Ben Onserio, a teacher in San Francisco says, "Most men are under the illusion women back home are innocent, unspoiled and living chastely." This cultural view reduces women to chattels in the subservience of male chauvinism.

In America, institutions that protect human rights are so established that it would be especially difficult to deny women their rights as equal human beings. This includes access to affection, conjugal rights and wealth.

Kenyans, both men and women, undergo change when they come to the USA. But to a prejudiced mind, a woman’s character must remain unchanged. For such supremacists, it’s a sin for a woman to adapt to a new lifestyle. But they acquire education and their exposure to higher income and improved standards of living empowers them to be economically more independent than most of their counterparts back in Kenya. US law protects all humans. For instance, it cuts to size the hateful habit of wife-beating and corporal punishment of children. In the US, the acts are called assault on a female or domestic violence and child abuse. A few Kenyans I know are languishing in prison for these crimes. After their sentences, they aren’t free men. They carry the burden of a criminal history. This cripples access to employment and reasonable income.

A Kenyan woman recently sued her husband for rape. A judge in Baltimore, Maryland, sent him to prison for seven years for raping his wife. With the sentence came the end the man’s flourishing career and practice as a medical doctor. Even when his prison sentence ends, he’ll live with the indignity of his name on the sex offenders list.

In spite of the bond between Kimeo and Mwende, Kimeo has not filed papers for her to become a US citizen. Like many other Kenyan men, he believes America could poison the mind of his wife.

Chibet, a businessman in Charlotte, North Carolina, has vowed never to marry again as long as he lives in the US. "Kenyan girls in the US have all gone bad," he says.

For a decade, he worked like a donkey and saved enough to buy a house.
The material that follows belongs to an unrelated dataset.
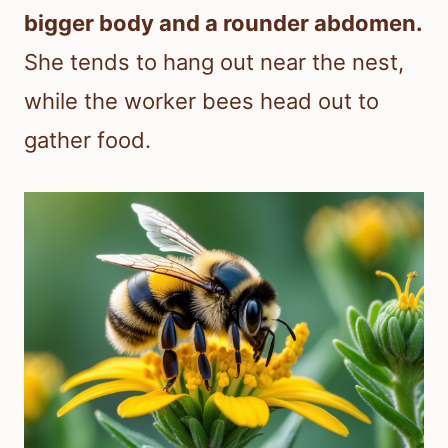
bigger body and a rounder abdomen.
She tends to hang out near the nest,
while the worker bees head out to
gather food.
He’d conquered the American Dream and returned to Kericho to marry a nice girl — an uncorrupted village ingÈnue, Chelimo, with whom he victoriously returned to America.
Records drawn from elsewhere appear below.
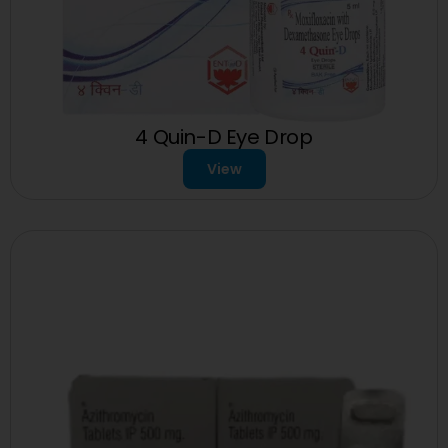
4 Quin-D Eye Drop
View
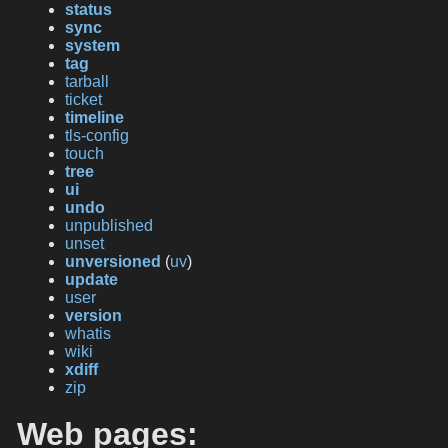
status
sync
system
tag
tarball
ticket
timeline
tls-config
touch
tree
ui
undo
unpublished
unset
unversioned
(
uv
)
update
user
version
whatis
wiki
xdiff
zip
Web pages:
For a long time the couple lived peacefully and were blessed with three children in due time. "It’s a woman’s job to take care of children," Chibet had reminded her of the all-important cultural role women played. He continued to work hard and bought another house that he rented out to make ends meet.

Over time, Chelimo’s pure Kipsigis cultural ways disappeared. "She too became bad, rotten, too exposed, too independent," says Chibet.

During the long hours her husband worked, she remained home to gossip with other women on the phone. She chatted on Facebook and Twitter. She also joined the Internet group ‘Lonely Housewives’.

"She became wiser in American ways. I don’t know how long they had been lovers, but it was the greatest shock of my life that she had always invited this man to our marital bed when I was at work," recalls Chibet.

One day Chibet arrived home unexpectedly to catch his wife red handed.

"What’s going on here?" he shouted at his wife.

"It’s your mistake," she said. "You’ve been stalking and spying on me. And that is a crime," his wife said.

Chibet beat her up. He didn’t stop until police were handcuffing him. The ambulance’s siren rose and fell in ear-bursting diminuendos, rushing his wife to the CMC Hospital. Chelimo was treated and discharged that afternoon.

"I was jailed for one year," Chibet recalls. "By the time of my release she had filed divorce proceedings, which were quickly ruled in her favour."

Chibet lost his houses. His wife had spent

his savings while he was in prison. Nobody was willing to employ him when he left prison for the serious crime of wife battering. Now he has supervised visitation with his children in addition to the child support he is mandated to pay his wife.

It is a situation many Kenyan men don’t want to get themselves into.